> Work instruction
Will you write out the data exactly, excluding every picture?

> Information provided
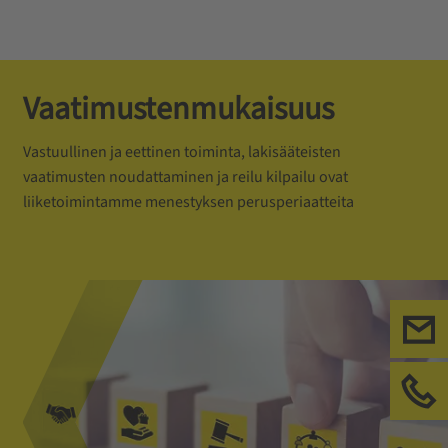
Vaatimustenmukaisuus
Vastuullinen ja eettinen toiminta, lakisääteisten
vaatimusten noudattaminen ja reilu kilpailu ovat
liiketoimintamme menestyksen perusperiaatteita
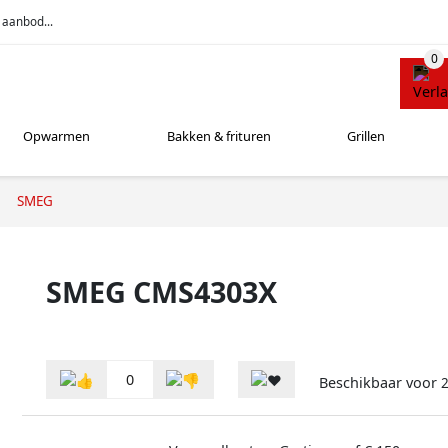
 aanbod...
Opwarmen
Bakken & frituren
Grillen
SMEG
SMEG CMS4303X
0
Beschikbaar voor
2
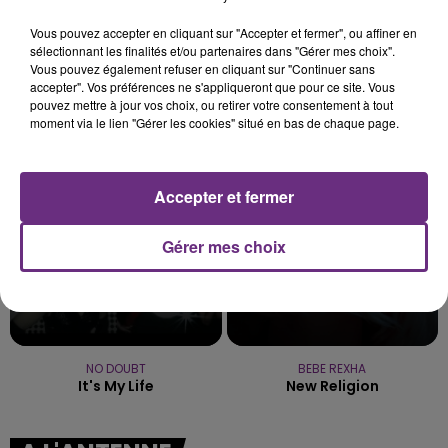
BLESSÉE
Vous pouvez accepter en cliquant sur "Accepter et fermer", ou affiner en
Une automobiliste s'est retrouvée piégée dans
sélectionnant les finalités et/ou partenaires dans "Gérer mes choix".
son véhicule après une collision avec un poids
Vous pouvez également refuser en cliquant sur "Continuer sans
lourd. Très grièvement blessée, la jeune femme
accepter". Vos préférences ne s'appliqueront que pour ce site. Vous
TITRES DIFFUSÉS
pouvez mettre à jour vos choix, ou retirer votre consentement à tout
de 20 ans a été...
moment via le lien "Gérer les cookies" situé en bas de chaque page.
11h26
11h26
11h23
11h23
Accepter et fermer
Gérer mes choix
NO DOUBT
BEBE REXHA
It's My Life
New Religion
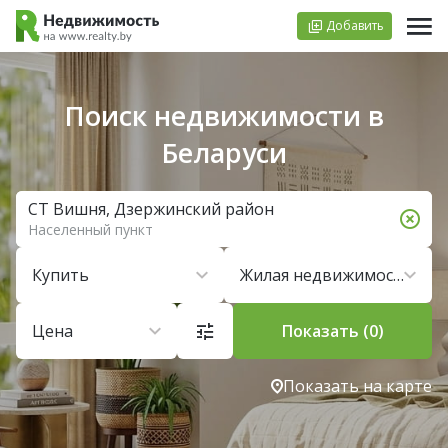
Добавить
Поиск недвижимости в
Беларуси
СТ Вишня, Дзержинский район
Населенный пункт
Купить
Жилая недвижимость
Цена
Показать (0)
Показать на карте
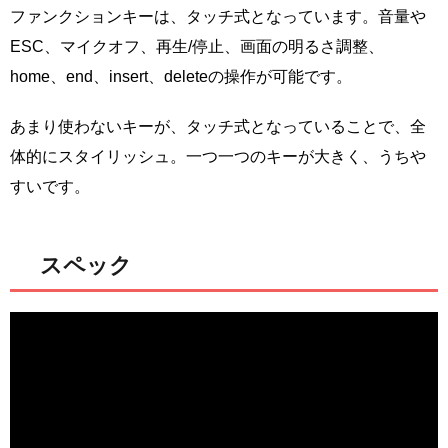
ファンクションキーは、タッチ式となっています。音量や
ESC、マイクオフ、再生/停止、画面の明るさ調整、
home、end、insert、deleteの操作が可能です。
あまり使わないキーが、タッチ式となっていることで、全
体的にスタイリッシュ。一つ一つのキーが大きく、うちや
すいです。
スペック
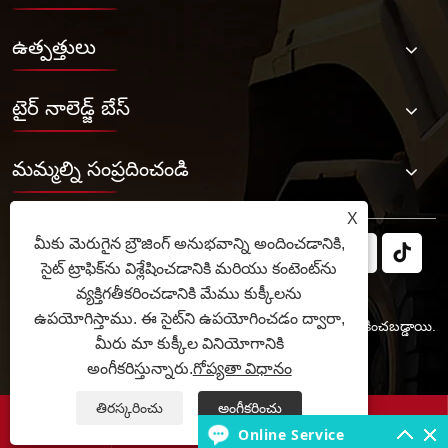
ఉత్పత్తులు
టైర్ నాలెడ్జ్ బేస్
మమ్మల్ని సంప్రదించండి
X
మీకు మెరుగైన బ్రౌజింగ్ అనుభవాన్ని అందించడానికి,
సైట్ ట్రాఫిక్‌ను విశ్లేషించడానికి మరియు కంటెంట్‌ను
వ్యక్తిగతీకరించడానికి మేము కుక్కీలను
ఉపయోగిస్తాము. ఈ సైట్‌ని ఉపయోగించడం ద్వారా,
కాపీరైట్ © 2025 JABIL Rubber Co., Ltd. సర్వ హక్కులు ప్రత్యేకించబడ్డాయి.
మీరు మా కుక్కీల వినియోగానికి
Links
Sitemap
RSS
XML
గోప్యతా విధానం
అంగీకరిస్తున్నారు.
గోప్యతా విధానం
తిరస్కరించు
అంగీకరించు




Online Service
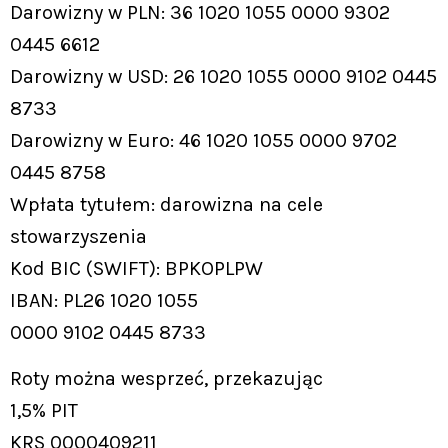
Darowizny w PLN: 36 1020 1055 0000 9302
0445 6612
Darowizny w USD: 26 1020 1055 0000 9102 0445
8733
Darowizny w Euro: 46 1020 1055 0000 9702
0445 8758
Wpłata tytułem: darowizna na cele
stowarzyszenia
Kod BIC (SWIFT): BPKOPLPW
IBAN: PL26 1020 1055
0000 9102 0445 8733
Roty można wesprzeć, przekazując
1,5% PIT
KRS 0000409211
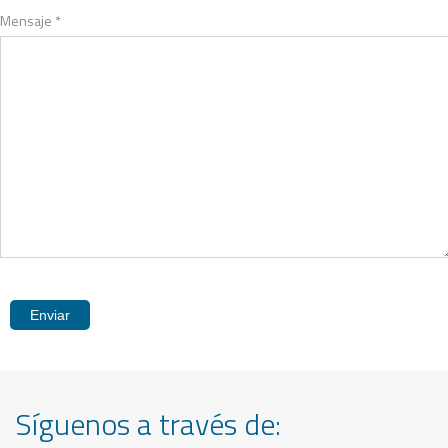
Mensaje
*
Enviar
Síguenos a través de:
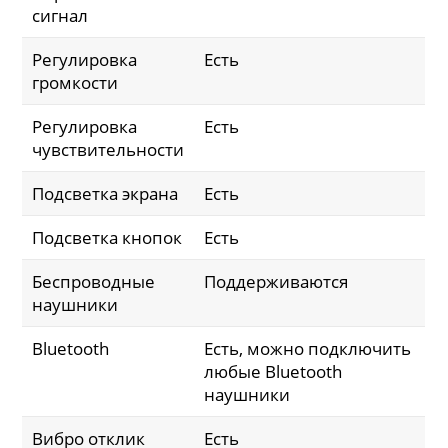
сигнал
Регулировка
Есть
громкости
Регулировка
Есть
чувствительности
Подсветка экрана
Есть
Подсветка кнопок
Есть
Беспроводные
Поддерживаются
наушники
Bluetooth
Есть, можно подключить
любые Bluetooth
наушники
Вибро отклик
Есть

> Completed exercise
Vaatimustenmukaisuus
Vastuullinen ja eettinen toiminta, lakisääteisten
vaatimusten noudattaminen ja reilu kilpailu ovat
liiketoimintamme menestyksen perusperiaatteita
 aanbod...
Opwarmen
Bakken & frituren
Grillen
SMEG
SMEG CMS4303X
0
Beschikbaar voor
2
BLESSÉE
Vous pouvez accepter en cliquant sur "Accepter et fermer", ou affiner en
Une automobiliste s'est retrouvée piégée dans
sélectionnant les finalités et/ou partenaires dans "Gérer mes choix".
son véhicule après une collision avec un poids
Vous pouvez également refuser en cliquant sur "Continuer sans
lourd. Très grièvement blessée, la jeune femme
accepter". Vos préférences ne s'appliqueront que pour ce site. Vous
TITRES DIFFUSÉS
pouvez mettre à jour vos choix, ou retirer votre consentement à tout
de 20 ans a été...
moment via le lien "Gérer les cookies" situé en bas de chaque page.
11h26
11h26
11h23
11h23
Accepter et fermer
Gérer mes choix
NO DOUBT
BEBE REXHA
It's My Life
New Religion
Добавить
Поиск недвижимости в
Беларуси
СТ Вишня, Дзержинский район
Населенный пункт
Купить
Жилая недвижимость
Цена
Показать (0)
Показать на карте
ファンクションキーは、タッチ式となっています。音量や
ESC、マイクオフ、再生/停止、画面の明るさ調整、
home、end、insert、deleteの操作が可能です。
あまり使わないキーが、タッチ式となっていることで、全
体的にスタイリッシュ。一つ一つのキーが大きく、うちや
すいです。
スペック
ఉత్పత్తులు
టైర్ నాలెడ్జ్ బేస్
మమ్మల్ని సంప్రదించండి
X
మీకు మెరుగైన బ్రౌజింగ్ అనుభవాన్ని అందించడానికి,
సైట్ ట్రాఫిక్‌ను విశ్లేషించడానికి మరియు కంటెంట్‌ను
వ్యక్తిగతీకరించడానికి మేము కుక్కీలను
ఉపయోగిస్తాము. ఈ సైట్‌ని ఉపయోగించడం ద్వారా,
కాపీరైట్ © 2025 JABIL Rubber Co., Ltd. సర్వ హక్కులు ప్రత్యేకించబడ్డాయి.
మీరు మా కుక్కీల వినియోగానికి
Links
Sitemap
RSS
XML
గోప్యతా విధానం
అంగీకరిస్తున్నారు.
గోప్యతా విధానం
తిరస్కరించు
అంగీకరించు




Online Service
Darowizny w PLN: 36 1020 1055 0000 9302
0445 6612
Darowizny w USD: 26 1020 1055 0000 9102 0445
8733
Darowizny w Euro: 46 1020 1055 0000 9702
0445 8758
Wpłata tytułem: darowizna na cele
stowarzyszenia
Kod BIC (SWIFT): BPKOPLPW
IBAN: PL26 1020 1055
0000 9102 0445 8733
Roty można wesprzeć, przekazując
1,5% PIT
KRS 0000409211
Mensaje
*
Enviar
Síguenos a través de:
сигнал
Регулировка
Есть
громкости
Регулировка
Есть
чувствительности
Подсветка экрана
Есть
Подсветка кнопок
Есть
Беспроводные
Поддерживаются
наушники
Bluetooth
Есть, можно подключить
любые Bluetooth
наушники
Вибро отклик
Есть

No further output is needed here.